1 Niche & Community Interactions

2 I. Niche Describes what an organism does and how it interacts with the biotic and abiotic factors of its environment.

3 Niche Resources refer to any necessity of life, such as water, nutrients, food, or space.

4 Niche The Physical Aspects of the Niche are the abiotic factors that are required for survival. An example would be water. The Biological Aspects of the Niche involve the biotic factors that are required for survival. An example would reproduction and food.

5 Niche There are two conditions that help define where and how organisms live. Tolerance Is the ability to survive and reproduce under a range of environmental conditions. All organisms have an upper and lower limit of tolerance for every environmental factor. Habitat Is the general place where an organism lives.

6 Competition Occurs when organisms attempt to use the same limited ecological resource in the same place and time. Can be intraspecific or interspecific.

7 Competition Competitive exclusion principle states that no two species can occupy exactly the same niche in exactly the same habitat at exactly the same time.
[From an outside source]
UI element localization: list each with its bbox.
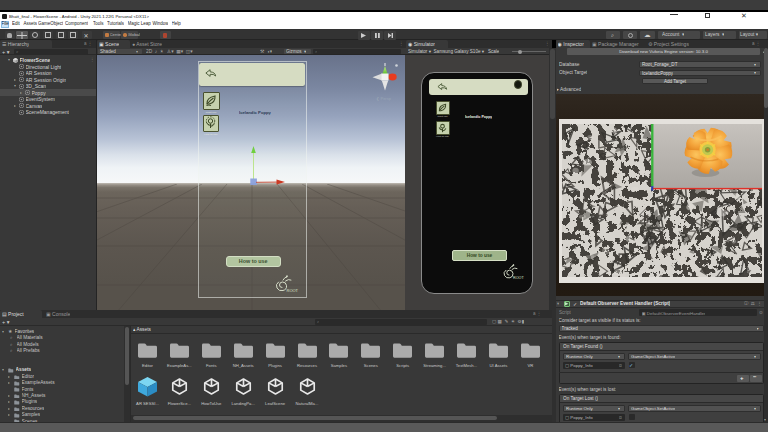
svg-text:ROOT: ROOT [287,287,299,292]
svg-text:ROOT: ROOT [513,275,524,279]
8 Competition Division of resources
By causing species to divide resources, competition helps determine the number and kind of species in a community and the niche each species occupies.
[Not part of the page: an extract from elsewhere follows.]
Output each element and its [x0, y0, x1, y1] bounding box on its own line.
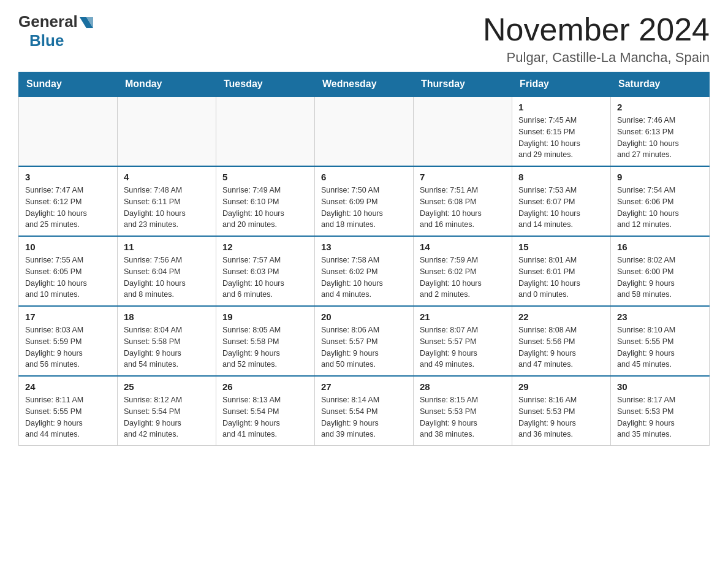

9 Competition Division of resources
Species usually divide similar resources instead of competing for them.

10 Predation, Herbivory, and Keystone Species
Predation-prey relationships Predation occurs when one animal captures and feeds on another animal. Predators can affect the size of prey populations in a community and determine the places prey can live and feed.
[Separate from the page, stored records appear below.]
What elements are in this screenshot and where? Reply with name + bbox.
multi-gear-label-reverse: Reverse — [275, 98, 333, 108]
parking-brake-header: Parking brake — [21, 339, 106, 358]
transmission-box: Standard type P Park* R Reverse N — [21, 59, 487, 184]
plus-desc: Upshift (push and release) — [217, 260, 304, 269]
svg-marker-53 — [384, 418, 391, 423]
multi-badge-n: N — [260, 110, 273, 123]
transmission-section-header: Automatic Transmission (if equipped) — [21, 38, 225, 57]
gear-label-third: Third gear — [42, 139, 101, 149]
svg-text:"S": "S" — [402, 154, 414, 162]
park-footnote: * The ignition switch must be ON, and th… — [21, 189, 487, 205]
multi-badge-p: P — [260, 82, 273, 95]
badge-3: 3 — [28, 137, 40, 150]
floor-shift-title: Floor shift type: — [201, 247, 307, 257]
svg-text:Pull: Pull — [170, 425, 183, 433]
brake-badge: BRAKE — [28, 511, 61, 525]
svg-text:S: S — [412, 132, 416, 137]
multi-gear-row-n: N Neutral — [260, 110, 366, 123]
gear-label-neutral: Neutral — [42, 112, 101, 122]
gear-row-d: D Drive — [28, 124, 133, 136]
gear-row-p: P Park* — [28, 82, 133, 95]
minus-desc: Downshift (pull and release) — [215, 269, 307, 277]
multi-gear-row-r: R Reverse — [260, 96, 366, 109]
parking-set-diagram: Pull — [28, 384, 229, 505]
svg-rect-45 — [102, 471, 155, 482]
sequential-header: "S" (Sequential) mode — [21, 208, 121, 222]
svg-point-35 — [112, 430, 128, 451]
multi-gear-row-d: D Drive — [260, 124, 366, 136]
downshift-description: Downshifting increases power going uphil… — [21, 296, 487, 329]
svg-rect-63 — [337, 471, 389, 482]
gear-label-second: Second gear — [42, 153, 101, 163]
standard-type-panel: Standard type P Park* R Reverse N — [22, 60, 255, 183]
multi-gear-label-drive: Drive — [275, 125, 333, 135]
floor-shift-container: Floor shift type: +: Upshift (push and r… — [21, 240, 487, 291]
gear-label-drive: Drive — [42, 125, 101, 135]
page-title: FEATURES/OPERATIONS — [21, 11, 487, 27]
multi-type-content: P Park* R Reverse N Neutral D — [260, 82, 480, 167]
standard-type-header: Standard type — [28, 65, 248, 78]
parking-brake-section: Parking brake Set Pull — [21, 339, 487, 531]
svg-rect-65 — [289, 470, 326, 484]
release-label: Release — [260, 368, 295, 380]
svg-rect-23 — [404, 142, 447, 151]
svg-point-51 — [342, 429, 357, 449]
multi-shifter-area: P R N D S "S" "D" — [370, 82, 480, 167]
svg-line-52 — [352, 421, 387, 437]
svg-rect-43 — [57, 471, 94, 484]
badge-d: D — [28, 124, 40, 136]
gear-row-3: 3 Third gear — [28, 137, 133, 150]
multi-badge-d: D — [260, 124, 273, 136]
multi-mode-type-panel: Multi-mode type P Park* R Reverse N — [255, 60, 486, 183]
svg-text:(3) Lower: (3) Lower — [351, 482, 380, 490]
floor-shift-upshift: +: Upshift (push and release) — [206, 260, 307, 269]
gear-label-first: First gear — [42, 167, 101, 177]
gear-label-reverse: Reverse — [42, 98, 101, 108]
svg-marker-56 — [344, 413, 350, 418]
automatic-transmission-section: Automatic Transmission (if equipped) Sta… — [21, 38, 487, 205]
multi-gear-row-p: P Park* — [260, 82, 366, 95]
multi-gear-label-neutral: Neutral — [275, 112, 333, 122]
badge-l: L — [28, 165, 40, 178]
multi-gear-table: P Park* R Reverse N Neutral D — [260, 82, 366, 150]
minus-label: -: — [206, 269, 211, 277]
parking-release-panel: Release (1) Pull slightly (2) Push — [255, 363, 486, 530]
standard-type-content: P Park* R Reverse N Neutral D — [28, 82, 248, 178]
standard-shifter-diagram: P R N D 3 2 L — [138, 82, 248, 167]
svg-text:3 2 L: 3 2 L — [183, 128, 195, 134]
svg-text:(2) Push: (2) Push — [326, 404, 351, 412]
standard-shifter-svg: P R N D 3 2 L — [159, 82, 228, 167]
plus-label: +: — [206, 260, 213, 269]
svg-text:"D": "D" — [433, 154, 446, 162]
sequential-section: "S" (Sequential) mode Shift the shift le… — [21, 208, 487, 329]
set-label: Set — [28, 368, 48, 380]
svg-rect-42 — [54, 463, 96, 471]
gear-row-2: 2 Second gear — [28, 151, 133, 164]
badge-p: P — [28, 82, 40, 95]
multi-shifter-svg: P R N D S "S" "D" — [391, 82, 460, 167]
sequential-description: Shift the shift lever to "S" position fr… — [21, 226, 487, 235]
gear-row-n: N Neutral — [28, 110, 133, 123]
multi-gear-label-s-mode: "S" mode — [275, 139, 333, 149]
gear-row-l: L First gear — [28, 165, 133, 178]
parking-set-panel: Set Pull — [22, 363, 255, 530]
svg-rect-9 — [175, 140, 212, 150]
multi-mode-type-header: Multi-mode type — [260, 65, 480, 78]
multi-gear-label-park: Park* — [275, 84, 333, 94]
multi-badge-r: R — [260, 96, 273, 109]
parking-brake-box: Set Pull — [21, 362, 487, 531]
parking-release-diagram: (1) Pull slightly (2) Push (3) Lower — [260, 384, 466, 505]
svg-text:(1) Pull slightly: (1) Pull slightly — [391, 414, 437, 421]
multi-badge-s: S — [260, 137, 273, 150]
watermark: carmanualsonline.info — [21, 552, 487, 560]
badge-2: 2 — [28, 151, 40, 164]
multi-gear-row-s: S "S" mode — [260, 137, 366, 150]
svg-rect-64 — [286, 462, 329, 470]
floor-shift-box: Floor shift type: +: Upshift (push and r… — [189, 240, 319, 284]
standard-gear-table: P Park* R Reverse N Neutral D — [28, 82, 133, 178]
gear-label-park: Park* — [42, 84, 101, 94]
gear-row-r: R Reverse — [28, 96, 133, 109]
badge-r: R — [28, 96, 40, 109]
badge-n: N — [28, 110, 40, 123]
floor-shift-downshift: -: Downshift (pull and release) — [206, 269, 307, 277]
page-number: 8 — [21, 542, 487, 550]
11 Predation, Herbivory, and Keystone Species
Herbivore- Plant Relationships Herbivory is an interaction in which one animal feeds on producers. Herbivores can have major effects on plant survival.

12 Predation, Herbivory, and Keystone Species
Keystone species is a single species that can cause dramatic effects in the structure of a community. Examples: wolf and sea otter.

13 Symbiosis Means “living together.”
Is any relationship in which two species live closely together. Biologist recognize three main classes of symbiotic relationships: mutualism, parasitism, and commensalism.

14 Symbiosis Mutualism is a relationship in which both species benefit.
Example: sea anemone and clown fish.

15 Symbiosis Parasitism is a relationship in which one organism lives inside or on another organisms and harms it.

16 Symbiosis Commensalism is relationship in which one organism benefits and the other neither harmed nor helped. Examples: whale and barnacles, shark and remora.

17 Assignment Write a sentence that demonstrates your understanding of the vocabulary terms on page 99 of your M&L biology textbook. Do not write the definitions of the terms.